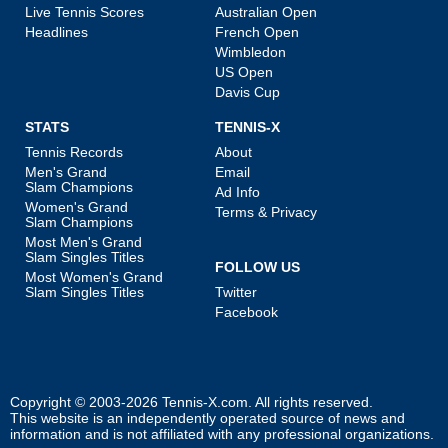
Live Tennis Scores
Australian Open
Headlines
French Open
Wimbledon
US Open
Davis Cup
STATS
TENNIS-X
Tennis Records
About
Men's Grand
Email
Slam Champions
Ad Info
Women's Grand
Terms & Privacy
Slam Champions
Most Men's Grand
Slam Singles Titles
FOLLOW US
Most Women's Grand
Slam Singles Titles
Twitter
Facebook
Copyright © 2003-2026
Tennis-X.com
. All rights reserved.
This website is an independently operated source of news and
information and is not affiliated with any professional organizations.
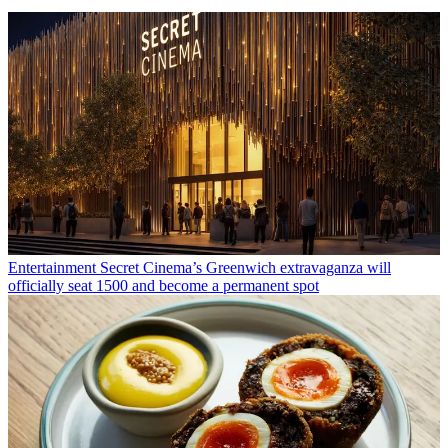
Entertainment
Secret Cinema’s Greenwich extravaganza will
officially seat 1500 and become a permanent spot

Your goal.
Pictures aside, retype the material exactly.

Reply.
Live Tennis Scores
Australian Open
Headlines
French Open
Wimbledon
US Open
Davis Cup
STATS
TENNIS-X
Tennis Records
About
Men's Grand
Email
Slam Champions
Ad Info
Women's Grand
Terms & Privacy
Slam Champions
Most Men's Grand
Slam Singles Titles
FOLLOW US
Most Women's Grand
Slam Singles Titles
Twitter
Facebook
Copyright © 2003-2026
Tennis-X.com
. All rights reserved.
This website is an independently operated source of news and
information and is not affiliated with any professional organizations.
Entertainment
Secret Cinema’s Greenwich extravaganza will
officially seat 1500 and become a permanent spot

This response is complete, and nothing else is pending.